次回こそは決着させますので、もうしばらくお待ちください。


第8話

赤い光が青に変わり、エクスプロードの出力はまだ上がっていく。

 

「転醒……?」

 

初めて聞く言葉に静夢は警戒するが、何が来るかも予想ができない。暴走している様子もなく、エクスプロードはヴァルトがしっかりと手綱を握っているようだ。

 

「赤き龍の雄たけびよ、革命の青き号砲を打ち鳴らせ!」

 

エクスプロードの赤い装甲が量子となり、青い装甲が新たに展開されてヴァルトを包んでいく。

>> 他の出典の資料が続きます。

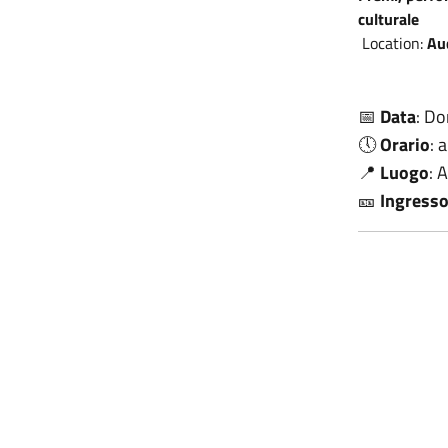
culturale
Location:
Au
📅
Data
: D
🕔
Orario
: 
📍
Luogo
: 
🎫
Ingresso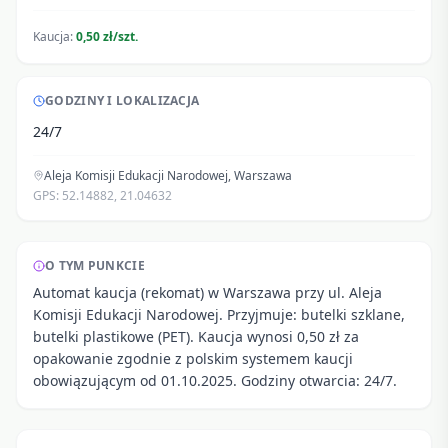
Kaucja:
0,50 zł/szt.
GODZINY I LOKALIZACJA
24/7
Aleja Komisji Edukacji Narodowej
,
Warszawa
GPS:
52.14882
,
21.04632
O TYM PUNKCIE
Automat kaucja (rekomat) w Warszawa przy ul. Aleja
Komisji Edukacji Narodowej. Przyjmuje: butelki szklane,
butelki plastikowe (PET). Kaucja wynosi 0,50 zł za
opakowanie zgodnie z polskim systemem kaucji
obowiązującym od 01.10.2025. Godziny otwarcia: 24/7.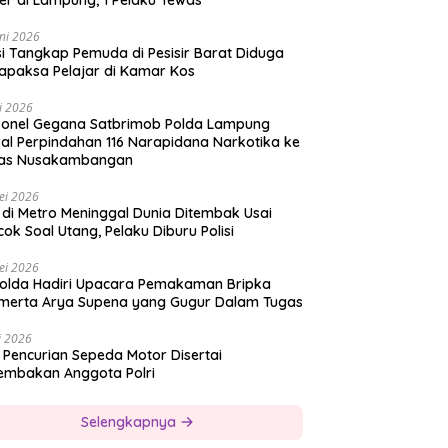
er di Lampung, 1 Pelaku Tewas
ni 2026
si Tangkap Pemuda di Pesisir Barat Diduga
apaksa Pelajar di Kamar Kos
i 2026
sonel Gegana Satbrimob Polda Lampung
al Perpindahan 116 Narapidana Narkotika ke
as Nusakambangan
ei 2026
 di Metro Meninggal Dunia Ditembak Usai
ok Soal Utang, Pelaku Diburu Polisi
ei 2026
olda Hadiri Upacara Pemakaman Bripka
merta Arya Supena yang Gugur Dalam Tugas
i 2026
 Pencurian Sepeda Motor Disertai
embakan Anggota Polri
Selengkapnya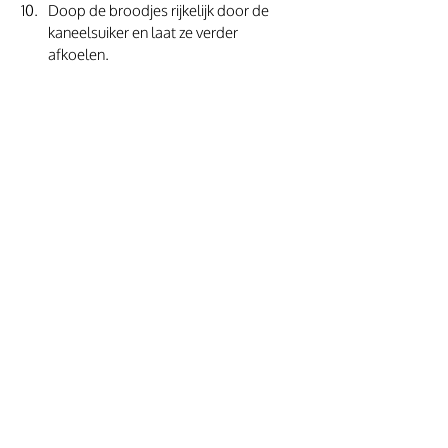
Doop de broodjes rijkelijk door de 
kaneelsuiker en laat ze verder 
afkoelen. 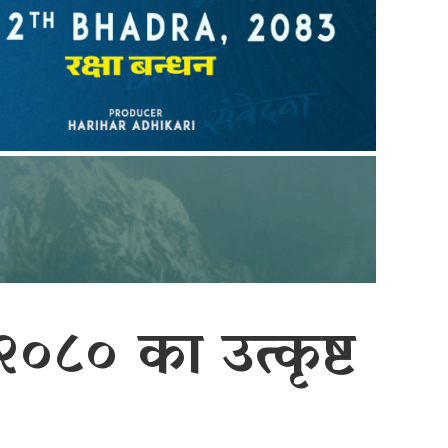
 २०८० का उत्कृष्ट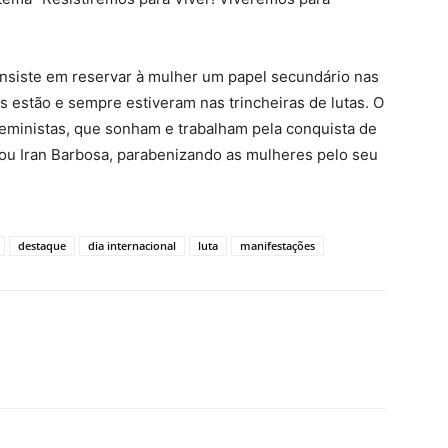
nsiste em reservar à mulher um papel secundário nas
es estão e sempre estiveram nas trincheiras de lutas. O
eministas, que sonham e trabalham pela conquista de
tacou Iran Barbosa, parabenizando as mulheres pelo seu
destaque
dia internacional
luta
manifestações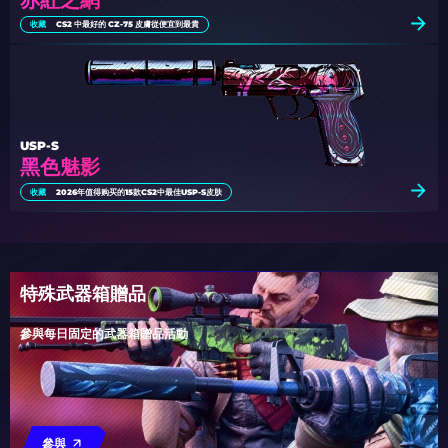
收藏
CS2 中最好的 CZ-75 皮膚從便宜到最貴
USP-S
黑色魅影
收藏
2026年值得购买的15款CS2中最佳USP-S皮肤
特殊武器箱贈品
參與每日固定的武器箱贈品活動
參與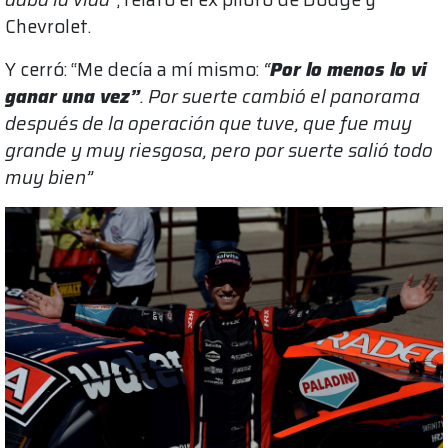
Chevrolet.
Y cerró: “Me decía a mí mismo:
“
Por lo menos lo vi
ganar una vez”
. Por suerte cambió el panorama
después de la operación que tuve, que fue muy
grande y muy riesgosa, pero por suerte salió todo
muy bien”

特徴的である腕部は掌が天球のようになっており、翼に似たアンロックユニットは巨大な腕へと変貌する。エクスプロードに比べ、とげとげしい姿となった青き魔神は静夢を前に産声を上げる。

 

 

 

 

 

「転醒―――『ビッグバン』!!」

 

 

 

 

 

ヴァルトの雄たけびに呼応するかのように、大気が震えた。様変わりしたヴァルトのISに誰もが息をのんだ。

 

「これがヴァルト君の……」

 

「これで終わったと思ってないよな?」

 

「ッ!?」

 

静夢の体に激痛が走った。いきなり縛り上げられたかのような、強い痛みだった。

 

「一体、なにが……!」

 

「自分の機体をよぉく見てみろ」

 

「エネルギーが、減っている……!?」

 

ヴァルトの言葉と同時に、ユニコーンから警報が鳴る。システムを調べると、ユニコーンのシールドエネルギーが少しずつだが減少している。

 

「どうして……いや、まさか……!」

 

頭をよぎる推測に、静夢はヴァルトを睨み付ける。睨まれても平然としていたヴァルトだが、余裕が出てきたのかニヤリと笑みを浮かべた。

 

「あの弾丸に、細工がされていたのか……?」

 

「お前は本当にすごいな……そうだ、あの弾丸には仕掛けがある」

 

ことごとく自分を飽きさせない、そんな静夢にヴァルトはクスクスと笑っていた。

 

「エクスプロードの弾丸には、あるウイルスが仕込まれている。打ち込まれた弾丸、弾痕から機体の内側に入り込んで機体を蝕んでいく。このビッグバンは、そのウイルスを発動させる機能もある」

 

ビッグバンはあくまでウイルスのトリガーだ、普通の相手ならエクスプロードで勝つことができるのだ。奥の手であるビッグバンを出すのは、静夢がそれだけの相手だからなのである。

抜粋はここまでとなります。